→ WHAT THE TASK REQUIRES: Whenever a line in the records below contains "Münzen", pick it out.

--- WORKING DATA Enclosed Below ---

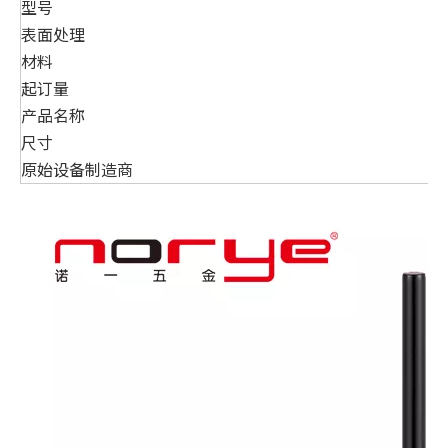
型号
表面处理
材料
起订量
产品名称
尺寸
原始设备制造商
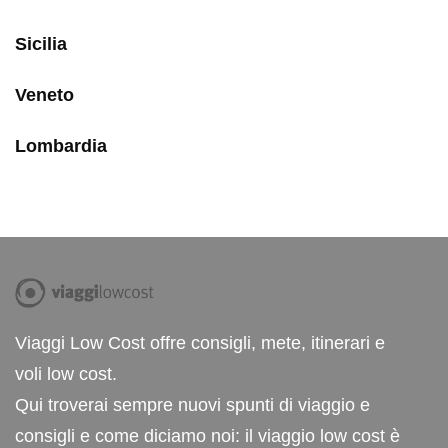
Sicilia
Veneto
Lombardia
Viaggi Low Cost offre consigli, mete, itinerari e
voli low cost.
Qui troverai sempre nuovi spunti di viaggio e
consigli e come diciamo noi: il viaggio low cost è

--- End of Enclosed WORKING DATA ---
--- WORKING DATA Enclosed Below ---

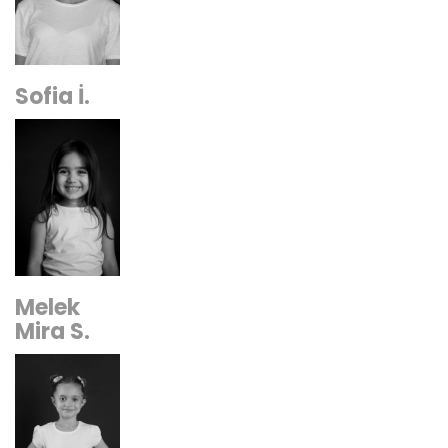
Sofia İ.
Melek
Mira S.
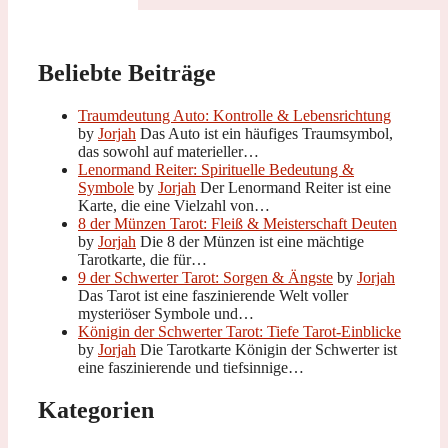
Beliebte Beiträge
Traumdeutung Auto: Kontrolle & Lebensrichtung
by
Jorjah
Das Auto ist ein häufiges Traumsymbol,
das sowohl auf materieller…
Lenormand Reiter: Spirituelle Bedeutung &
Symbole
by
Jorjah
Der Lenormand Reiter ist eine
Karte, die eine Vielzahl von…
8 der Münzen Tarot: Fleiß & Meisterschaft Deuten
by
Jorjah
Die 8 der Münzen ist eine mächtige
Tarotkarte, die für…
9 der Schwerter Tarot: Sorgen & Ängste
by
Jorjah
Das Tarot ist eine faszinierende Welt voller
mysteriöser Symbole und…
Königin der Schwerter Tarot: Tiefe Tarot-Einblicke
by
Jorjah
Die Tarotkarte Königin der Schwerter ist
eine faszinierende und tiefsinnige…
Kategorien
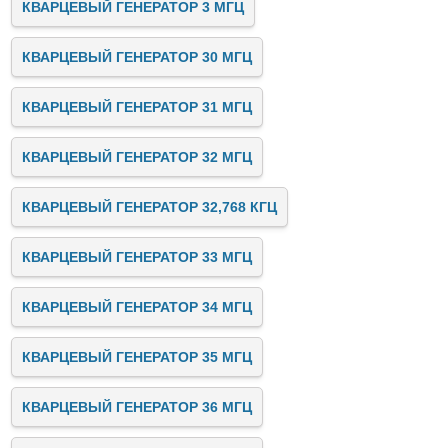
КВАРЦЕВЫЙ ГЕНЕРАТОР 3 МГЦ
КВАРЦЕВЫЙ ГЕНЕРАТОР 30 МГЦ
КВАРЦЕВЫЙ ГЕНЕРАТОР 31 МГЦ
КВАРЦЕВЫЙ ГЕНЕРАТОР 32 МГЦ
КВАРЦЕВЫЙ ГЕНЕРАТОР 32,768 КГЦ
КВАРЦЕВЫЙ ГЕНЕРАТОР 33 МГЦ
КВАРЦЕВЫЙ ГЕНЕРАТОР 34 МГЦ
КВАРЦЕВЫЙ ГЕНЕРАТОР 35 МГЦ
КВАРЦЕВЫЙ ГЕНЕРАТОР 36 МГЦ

--- End of Enclosed WORKING DATA ---
--- WORKING DATA Enclosed Below ---

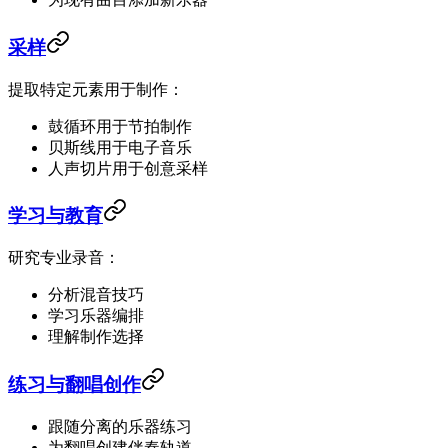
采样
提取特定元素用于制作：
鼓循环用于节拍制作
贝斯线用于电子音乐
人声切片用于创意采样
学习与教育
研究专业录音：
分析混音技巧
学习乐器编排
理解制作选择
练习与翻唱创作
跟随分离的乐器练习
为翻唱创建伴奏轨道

--- End of Enclosed WORKING DATA ---

→ TASK OUTPUT:
8 der Münzen Tarot: Fleiß & Meisterschaft Deuten
Die 8 der Münzen ist eine mächtige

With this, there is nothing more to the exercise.